Santa Maria High School Transforms into a New 21st Century Learning Environment with High Performance Green Techniques
Imagine a high school that is equipped with the latest 21st century technology, including environmentally advanced buildings powered by solar panels, strategically installed “QR” codes around campus, and classrooms that can transform at a moment’s notice. This 21st century high school is a reality for students at the newly transformed Santa Maria High School. Rachlin Partners in Culver City created all the new design, expansion and modernization learning features.
The project, funded by the Santa Maria Joint High School District, consists of a 2-story, 14-classroom building with advanced learning spaces for the school’s music department. The total construction cost was $9,635,000 for the 26,336 SF project.

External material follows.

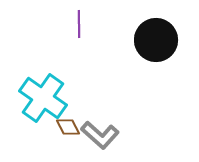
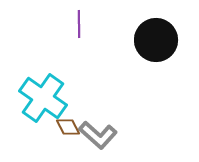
gray L-shape: moved 2 px left
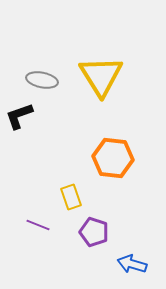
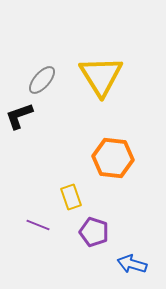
gray ellipse: rotated 60 degrees counterclockwise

In accordance with District-wide standards for 21st Century education that Rachlin Partners developed with the District’s staff, the interior classroom design includes moveable furniture, information technology with a flexible and expandable backbone, and multiple video monitors that enable the classroom to be adapted to various teaching methodologies. A core component of the building’s program is the dual-purpose choir and band room, accommodating the needs of the school’s student musicians for practice space and instrument storage. The room is acoustically isolated to ensure that music and sound do not interfere with instruction in other classrooms.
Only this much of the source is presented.